What happens when you hit a limit

A session-limit message shows a reset time five hours from your first message in that window. Hitting the weekly cap locks all-model usage until the weekly reset, which is tied to your own seven-day cycle rather than a fixed calendar day.

Paid plans can purchase extra usage from the account settings, which adds a separate credit pool. Note that extra usage is billed against an API-style budget and resets monthly rather than being a permanent top-up. If extra usage is enabled, log out and back in if the CLI continues to show the limit message after a purchase.

You can check current consumption and reset times in the Claude Code CLI with the /usage command, which shows session percentage, weekly percentage, and any extra-usage balance in a single view.


Monitoring burn rate

Anthropic's in-product usage display updates slowly and lags actual consumption. Community-built tools fill the gap by reading local Claude Code logs:

  • npx ccusage@latest for daily, session, and 5-hour window reports.
  • ccburn --compact for visual burn-up charts and projections.
  • Claude Code Usage Monitor for a real-time terminal dashboard.
  • ccstatusline or claude-powerline for status-bar integration.

These are useful because the official meter doesn't expose token counts directly, and they help you see whether you're on track to finish a task before the next reset.


When limits feel broken

Short, clean prompts occasionally consume 30% or more of a session window. Two factors usually explain it. First, peak-hour throttling multiplies session consumption silently. Second, the 1M-context Opus variant sends a much larger payload per request than the 200K model, so each turn costs more tokens even for trivial tasks.
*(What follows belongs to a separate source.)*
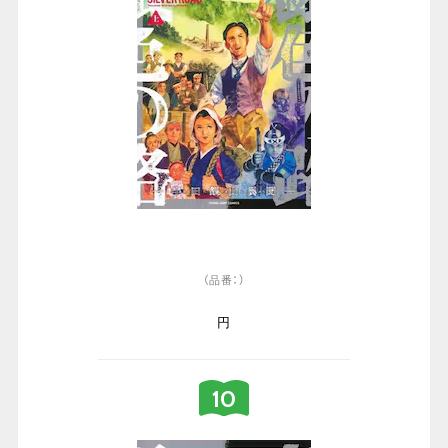
（品番：）
円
Switching away from the 1M variant and confirming your model choice in the CLI resolves a lot of these spikes.

If session usage jumps with no obvious cause, try updating the Claude Code CLI to the latest version, then run /compact or /clear to rebuild the context from a clean state.


Choosing the right plan for Claude Code

The practical breakpoints:

  • Pro at $20/month works for short, focused coding tasks and light planning. Sustained agentic loops will hit session limits quickly.
  • Max 5x at $100/month fits most individual developers doing daily Claude Code work on a single codebase.
  • Max 20x at $200/month is the practical tier for parallel sessions, long-running agent loops, and teams coordinating through one account.

If you're consistently hitting the weekly cap on Max 20x, the sustainable path is distributing load, with Claude handling planning and review and a second tool like Codex or a local model handling bulk implementation, rather than upgrading further.